[Items from a dataset]

────────────────

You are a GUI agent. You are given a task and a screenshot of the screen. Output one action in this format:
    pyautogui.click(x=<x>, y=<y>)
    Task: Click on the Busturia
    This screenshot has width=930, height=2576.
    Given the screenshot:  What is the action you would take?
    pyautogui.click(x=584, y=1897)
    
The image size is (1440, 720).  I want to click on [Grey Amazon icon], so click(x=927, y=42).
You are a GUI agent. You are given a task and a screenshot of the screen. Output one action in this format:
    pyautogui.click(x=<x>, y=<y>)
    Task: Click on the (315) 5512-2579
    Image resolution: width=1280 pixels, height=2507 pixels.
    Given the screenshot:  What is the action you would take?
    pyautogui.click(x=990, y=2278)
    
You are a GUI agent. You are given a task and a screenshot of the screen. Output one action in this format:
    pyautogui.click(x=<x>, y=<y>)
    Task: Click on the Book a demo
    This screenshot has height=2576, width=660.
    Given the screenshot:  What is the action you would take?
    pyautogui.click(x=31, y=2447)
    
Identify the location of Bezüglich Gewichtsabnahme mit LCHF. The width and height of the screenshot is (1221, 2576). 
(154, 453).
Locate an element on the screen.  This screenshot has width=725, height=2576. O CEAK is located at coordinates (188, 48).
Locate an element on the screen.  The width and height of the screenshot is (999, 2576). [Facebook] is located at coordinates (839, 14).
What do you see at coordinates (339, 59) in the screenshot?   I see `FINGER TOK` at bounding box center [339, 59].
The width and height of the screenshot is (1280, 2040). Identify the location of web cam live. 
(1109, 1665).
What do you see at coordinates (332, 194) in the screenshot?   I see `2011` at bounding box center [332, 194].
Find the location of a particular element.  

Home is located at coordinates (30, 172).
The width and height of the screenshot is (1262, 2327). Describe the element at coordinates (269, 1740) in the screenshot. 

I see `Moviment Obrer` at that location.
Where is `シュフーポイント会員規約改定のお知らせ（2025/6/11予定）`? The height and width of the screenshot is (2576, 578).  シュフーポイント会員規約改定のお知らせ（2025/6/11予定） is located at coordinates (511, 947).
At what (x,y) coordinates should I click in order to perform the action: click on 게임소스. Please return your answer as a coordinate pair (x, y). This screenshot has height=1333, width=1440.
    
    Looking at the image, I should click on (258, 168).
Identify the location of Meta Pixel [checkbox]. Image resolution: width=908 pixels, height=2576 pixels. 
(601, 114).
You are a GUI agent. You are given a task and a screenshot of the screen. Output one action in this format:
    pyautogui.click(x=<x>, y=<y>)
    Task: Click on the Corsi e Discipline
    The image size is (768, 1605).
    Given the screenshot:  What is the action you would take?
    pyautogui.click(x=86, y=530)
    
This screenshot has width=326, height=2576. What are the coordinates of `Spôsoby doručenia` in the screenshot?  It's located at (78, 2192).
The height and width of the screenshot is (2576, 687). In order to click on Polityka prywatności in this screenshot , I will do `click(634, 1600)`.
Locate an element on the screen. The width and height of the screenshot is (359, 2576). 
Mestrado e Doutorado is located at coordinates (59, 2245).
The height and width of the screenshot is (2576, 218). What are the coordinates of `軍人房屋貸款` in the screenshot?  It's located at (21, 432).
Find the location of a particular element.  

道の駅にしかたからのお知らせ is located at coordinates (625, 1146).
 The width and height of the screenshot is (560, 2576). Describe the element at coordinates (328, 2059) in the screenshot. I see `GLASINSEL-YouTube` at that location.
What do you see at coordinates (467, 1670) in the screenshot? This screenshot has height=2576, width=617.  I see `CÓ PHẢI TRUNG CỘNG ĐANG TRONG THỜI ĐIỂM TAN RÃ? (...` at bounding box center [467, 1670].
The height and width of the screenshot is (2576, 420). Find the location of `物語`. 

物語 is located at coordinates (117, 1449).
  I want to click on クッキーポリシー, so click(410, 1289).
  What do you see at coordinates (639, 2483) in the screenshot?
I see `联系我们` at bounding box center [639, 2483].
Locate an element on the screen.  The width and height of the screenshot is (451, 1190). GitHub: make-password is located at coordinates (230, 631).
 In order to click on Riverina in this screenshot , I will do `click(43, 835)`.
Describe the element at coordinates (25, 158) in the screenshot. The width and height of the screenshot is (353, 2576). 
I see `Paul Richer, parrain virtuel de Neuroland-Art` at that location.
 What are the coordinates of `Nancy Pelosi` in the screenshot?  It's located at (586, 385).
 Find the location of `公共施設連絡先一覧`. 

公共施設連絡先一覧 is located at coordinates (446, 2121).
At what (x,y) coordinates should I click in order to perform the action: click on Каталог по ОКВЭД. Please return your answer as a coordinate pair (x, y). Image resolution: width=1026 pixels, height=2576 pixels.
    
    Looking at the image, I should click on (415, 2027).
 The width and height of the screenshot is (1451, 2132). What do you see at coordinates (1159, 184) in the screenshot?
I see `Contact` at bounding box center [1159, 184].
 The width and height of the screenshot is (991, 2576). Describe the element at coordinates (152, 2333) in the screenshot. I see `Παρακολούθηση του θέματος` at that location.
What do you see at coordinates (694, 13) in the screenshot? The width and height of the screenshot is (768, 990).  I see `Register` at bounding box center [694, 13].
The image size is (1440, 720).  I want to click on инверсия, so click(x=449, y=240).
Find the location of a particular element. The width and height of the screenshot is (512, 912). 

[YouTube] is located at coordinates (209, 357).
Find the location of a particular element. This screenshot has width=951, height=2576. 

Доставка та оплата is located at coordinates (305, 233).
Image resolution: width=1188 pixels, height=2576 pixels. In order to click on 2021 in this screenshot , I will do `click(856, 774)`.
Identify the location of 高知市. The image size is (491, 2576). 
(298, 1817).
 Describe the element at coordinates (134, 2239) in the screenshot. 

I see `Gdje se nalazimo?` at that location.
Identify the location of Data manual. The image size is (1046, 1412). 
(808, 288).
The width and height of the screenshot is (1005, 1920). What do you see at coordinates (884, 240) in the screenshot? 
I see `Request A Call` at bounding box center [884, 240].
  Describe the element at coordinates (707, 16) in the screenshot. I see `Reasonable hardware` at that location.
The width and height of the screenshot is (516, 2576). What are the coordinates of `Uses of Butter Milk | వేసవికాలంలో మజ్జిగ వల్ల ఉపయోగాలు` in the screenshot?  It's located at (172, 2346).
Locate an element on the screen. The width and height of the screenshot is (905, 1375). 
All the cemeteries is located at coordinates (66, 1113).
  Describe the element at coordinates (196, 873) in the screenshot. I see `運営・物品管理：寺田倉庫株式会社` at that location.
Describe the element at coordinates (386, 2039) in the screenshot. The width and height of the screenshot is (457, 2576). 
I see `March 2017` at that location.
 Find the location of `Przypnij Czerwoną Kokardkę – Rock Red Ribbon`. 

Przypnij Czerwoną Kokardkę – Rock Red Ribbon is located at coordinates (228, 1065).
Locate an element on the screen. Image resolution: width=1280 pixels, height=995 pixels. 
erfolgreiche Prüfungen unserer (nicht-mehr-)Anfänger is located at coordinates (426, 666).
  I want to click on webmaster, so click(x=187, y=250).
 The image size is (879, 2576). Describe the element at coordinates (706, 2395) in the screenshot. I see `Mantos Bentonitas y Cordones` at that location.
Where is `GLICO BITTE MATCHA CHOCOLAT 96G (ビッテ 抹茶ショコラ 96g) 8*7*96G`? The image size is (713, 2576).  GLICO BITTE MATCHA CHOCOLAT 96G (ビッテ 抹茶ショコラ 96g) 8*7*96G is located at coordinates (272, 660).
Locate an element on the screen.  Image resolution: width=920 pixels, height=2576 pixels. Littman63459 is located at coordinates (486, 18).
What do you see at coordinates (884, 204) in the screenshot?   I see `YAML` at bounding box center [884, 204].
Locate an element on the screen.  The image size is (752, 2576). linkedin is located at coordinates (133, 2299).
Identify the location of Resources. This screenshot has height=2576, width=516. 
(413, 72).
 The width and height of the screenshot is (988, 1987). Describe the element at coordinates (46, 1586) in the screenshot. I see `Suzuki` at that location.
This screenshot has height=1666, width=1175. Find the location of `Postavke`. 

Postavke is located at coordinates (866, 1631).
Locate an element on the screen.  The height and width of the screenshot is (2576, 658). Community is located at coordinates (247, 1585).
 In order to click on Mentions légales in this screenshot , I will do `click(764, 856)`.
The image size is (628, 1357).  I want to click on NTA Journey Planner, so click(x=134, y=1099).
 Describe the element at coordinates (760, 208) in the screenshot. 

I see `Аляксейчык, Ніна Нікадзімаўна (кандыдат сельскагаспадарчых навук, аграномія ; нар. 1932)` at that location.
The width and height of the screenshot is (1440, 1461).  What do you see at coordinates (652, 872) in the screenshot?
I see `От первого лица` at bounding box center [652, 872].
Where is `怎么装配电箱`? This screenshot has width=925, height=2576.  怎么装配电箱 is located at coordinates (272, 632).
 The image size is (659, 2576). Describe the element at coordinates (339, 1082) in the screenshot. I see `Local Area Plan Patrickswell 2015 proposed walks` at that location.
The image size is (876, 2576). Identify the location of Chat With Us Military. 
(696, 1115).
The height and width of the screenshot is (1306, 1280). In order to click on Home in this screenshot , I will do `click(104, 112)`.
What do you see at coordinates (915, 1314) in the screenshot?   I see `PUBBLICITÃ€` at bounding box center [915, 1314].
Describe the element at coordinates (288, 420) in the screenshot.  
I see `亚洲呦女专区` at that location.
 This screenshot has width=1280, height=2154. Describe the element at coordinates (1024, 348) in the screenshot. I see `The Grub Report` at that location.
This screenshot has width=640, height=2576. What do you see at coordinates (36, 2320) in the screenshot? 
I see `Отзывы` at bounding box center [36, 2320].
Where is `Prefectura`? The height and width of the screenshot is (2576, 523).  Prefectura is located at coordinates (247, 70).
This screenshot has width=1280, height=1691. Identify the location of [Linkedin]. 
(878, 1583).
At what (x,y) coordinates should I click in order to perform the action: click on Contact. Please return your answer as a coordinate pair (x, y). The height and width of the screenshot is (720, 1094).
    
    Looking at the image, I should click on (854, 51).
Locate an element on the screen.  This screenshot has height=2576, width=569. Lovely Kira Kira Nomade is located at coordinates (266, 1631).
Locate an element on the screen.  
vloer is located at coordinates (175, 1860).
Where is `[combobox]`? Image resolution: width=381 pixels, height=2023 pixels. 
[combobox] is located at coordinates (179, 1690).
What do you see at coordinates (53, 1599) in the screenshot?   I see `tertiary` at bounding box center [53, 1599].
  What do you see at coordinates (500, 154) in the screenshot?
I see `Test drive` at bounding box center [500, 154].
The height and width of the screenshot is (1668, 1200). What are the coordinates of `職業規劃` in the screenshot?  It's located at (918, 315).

────────────────

§ **WHAT IS EXPECTED**: When you find a line in the records that contains the word "will", copy it.

§ **RESULT OF THIS TASK**:
The height and width of the screenshot is (2576, 687). In order to click on Polityka prywatności in this screenshot , I will do `click(634, 1600)`.
 In order to click on Riverina in this screenshot , I will do `click(43, 835)`.
Image resolution: width=1188 pixels, height=2576 pixels. In order to click on 2021 in this screenshot , I will do `click(856, 774)`.
 In order to click on Mentions légales in this screenshot , I will do `click(764, 856)`.
The height and width of the screenshot is (1306, 1280). In order to click on Home in this screenshot , I will do `click(104, 112)`.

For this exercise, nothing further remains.